Some objects are necessarily more complex. Apple designer Jonathan Ive provides a glimpse into the computer design lab. The interview is shrouded in a sense of the illicit — Apple, the technological giant of the business world, laid out at its barest, most fundamental development stages. Ive’s eyes brighten as he discusses keyboards, and the designer’s drive to eliminate extraneous parts. (Somewhere, teenage Mac protégés are squealing in delight).
Still another scene finds Design Curator Andrew Blauvelt discussing the intricate design considerations of a Japanese toothpick.
It’s a bit of a jump, yes. Yet it is strangely compelling to see a Macbook and a toothpick discussed under the same umbrella. Hustwit is, after all, the director of the 2007 Helvetica, a discussion of a typeface. He is clearly not afraid to take risks.

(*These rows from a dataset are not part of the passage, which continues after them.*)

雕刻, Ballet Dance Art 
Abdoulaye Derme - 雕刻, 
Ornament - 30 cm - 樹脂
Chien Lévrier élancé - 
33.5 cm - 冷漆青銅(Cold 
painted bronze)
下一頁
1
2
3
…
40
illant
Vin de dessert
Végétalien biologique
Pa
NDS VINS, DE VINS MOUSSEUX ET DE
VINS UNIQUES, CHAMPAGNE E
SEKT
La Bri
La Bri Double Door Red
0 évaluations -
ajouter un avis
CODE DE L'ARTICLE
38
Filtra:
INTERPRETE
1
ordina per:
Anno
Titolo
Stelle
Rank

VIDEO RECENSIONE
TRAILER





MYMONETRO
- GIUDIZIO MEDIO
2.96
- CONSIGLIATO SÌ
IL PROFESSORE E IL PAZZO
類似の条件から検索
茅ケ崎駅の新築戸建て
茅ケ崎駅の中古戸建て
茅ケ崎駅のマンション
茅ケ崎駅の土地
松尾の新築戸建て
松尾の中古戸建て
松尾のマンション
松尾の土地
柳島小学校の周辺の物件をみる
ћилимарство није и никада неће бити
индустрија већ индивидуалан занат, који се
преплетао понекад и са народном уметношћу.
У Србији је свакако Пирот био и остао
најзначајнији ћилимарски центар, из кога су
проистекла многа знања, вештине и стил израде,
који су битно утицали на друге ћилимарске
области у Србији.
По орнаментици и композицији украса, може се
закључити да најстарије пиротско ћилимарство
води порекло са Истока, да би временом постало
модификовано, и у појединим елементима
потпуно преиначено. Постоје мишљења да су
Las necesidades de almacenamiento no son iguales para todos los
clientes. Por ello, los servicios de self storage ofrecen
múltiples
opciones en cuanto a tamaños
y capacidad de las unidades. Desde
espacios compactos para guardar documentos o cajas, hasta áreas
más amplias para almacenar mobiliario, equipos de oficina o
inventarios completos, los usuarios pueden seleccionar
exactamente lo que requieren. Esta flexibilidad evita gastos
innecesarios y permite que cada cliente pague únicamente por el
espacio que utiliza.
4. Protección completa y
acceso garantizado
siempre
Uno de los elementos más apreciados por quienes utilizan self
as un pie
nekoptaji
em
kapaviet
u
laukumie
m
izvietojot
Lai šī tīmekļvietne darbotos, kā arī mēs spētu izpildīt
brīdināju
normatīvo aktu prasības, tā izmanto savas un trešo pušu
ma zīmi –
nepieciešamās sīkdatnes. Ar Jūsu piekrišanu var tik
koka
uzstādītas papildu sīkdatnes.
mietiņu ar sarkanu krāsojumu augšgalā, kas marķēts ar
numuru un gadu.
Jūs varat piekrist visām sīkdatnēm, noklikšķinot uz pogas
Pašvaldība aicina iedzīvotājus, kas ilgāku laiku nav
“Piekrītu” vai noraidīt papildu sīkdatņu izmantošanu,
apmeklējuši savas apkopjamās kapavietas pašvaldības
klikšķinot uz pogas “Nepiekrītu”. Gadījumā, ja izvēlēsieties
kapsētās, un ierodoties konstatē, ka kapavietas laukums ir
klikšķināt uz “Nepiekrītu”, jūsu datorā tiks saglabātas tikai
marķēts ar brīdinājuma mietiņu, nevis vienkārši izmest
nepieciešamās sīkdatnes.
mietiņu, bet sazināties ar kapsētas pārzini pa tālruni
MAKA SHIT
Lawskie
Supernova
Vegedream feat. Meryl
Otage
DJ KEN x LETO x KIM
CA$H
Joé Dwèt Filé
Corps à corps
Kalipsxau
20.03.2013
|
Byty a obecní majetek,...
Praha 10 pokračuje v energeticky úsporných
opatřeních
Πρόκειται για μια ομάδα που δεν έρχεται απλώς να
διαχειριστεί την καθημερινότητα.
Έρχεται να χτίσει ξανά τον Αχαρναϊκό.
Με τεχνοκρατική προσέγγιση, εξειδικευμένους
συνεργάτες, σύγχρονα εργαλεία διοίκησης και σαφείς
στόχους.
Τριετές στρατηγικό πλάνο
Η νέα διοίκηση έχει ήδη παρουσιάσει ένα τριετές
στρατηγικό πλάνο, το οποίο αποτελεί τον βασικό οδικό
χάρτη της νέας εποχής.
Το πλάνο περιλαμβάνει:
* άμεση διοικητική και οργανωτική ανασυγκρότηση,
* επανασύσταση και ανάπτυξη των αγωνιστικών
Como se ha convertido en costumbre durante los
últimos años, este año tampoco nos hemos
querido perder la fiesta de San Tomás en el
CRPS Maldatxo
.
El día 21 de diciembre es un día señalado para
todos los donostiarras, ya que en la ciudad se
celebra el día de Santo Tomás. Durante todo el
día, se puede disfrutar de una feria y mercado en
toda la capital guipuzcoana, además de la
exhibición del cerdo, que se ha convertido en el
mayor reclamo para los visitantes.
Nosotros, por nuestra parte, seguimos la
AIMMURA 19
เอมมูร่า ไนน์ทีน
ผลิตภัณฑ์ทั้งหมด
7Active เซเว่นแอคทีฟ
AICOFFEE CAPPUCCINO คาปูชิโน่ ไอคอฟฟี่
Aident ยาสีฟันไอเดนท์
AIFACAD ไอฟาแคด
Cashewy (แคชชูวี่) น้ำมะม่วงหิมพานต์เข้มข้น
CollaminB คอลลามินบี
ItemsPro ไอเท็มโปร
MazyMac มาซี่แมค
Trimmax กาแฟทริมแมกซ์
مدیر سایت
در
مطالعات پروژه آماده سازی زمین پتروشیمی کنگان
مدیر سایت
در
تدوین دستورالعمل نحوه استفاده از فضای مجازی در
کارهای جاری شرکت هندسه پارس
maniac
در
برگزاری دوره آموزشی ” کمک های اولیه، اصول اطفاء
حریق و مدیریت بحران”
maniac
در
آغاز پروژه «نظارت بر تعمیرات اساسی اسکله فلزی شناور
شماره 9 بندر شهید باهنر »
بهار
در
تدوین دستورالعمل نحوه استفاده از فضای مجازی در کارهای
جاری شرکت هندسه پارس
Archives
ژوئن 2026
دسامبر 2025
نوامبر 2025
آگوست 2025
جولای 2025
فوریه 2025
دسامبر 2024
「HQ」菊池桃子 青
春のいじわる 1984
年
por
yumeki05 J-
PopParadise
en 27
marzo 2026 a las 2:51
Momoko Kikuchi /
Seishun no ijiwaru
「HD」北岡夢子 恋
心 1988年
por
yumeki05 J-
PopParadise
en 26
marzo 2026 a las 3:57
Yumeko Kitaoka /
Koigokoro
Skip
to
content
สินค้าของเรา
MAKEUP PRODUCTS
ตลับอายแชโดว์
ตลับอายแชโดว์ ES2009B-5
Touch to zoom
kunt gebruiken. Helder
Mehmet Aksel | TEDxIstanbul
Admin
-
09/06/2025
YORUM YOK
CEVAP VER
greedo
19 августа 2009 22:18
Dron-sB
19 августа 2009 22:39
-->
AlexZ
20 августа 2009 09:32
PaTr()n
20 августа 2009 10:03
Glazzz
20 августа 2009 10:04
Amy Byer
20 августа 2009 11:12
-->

Of course, in a documentary about mass production, there is the sustainability question. For this is where industrial designers come up against a wall, striving to meet the demands of consumerism, innovating an endless parade of new (but ultimately unnecessary) objects. While Objectified certainly presents the environmental concerns of mass production, the documentary avoids any decisive position or call to action. This is, perhaps, where the work falls short. With so many angles, so many personalities, so many products and objects and ideas, Objectified is like an unthreaded tapestry that leaves the viewer to figure things out alone.
Nonetheless, if Hustwit’s only agenda was to make the audience think, he has certainly succeeded. Far from being a raillery against consumerism, or a straightforward call for sustainability, he privileges process over politics. The result catalyzes the viewer into overdrive, negotiating the disparate considerations of manufacturing, consumer culture, consumption, and environmentalism.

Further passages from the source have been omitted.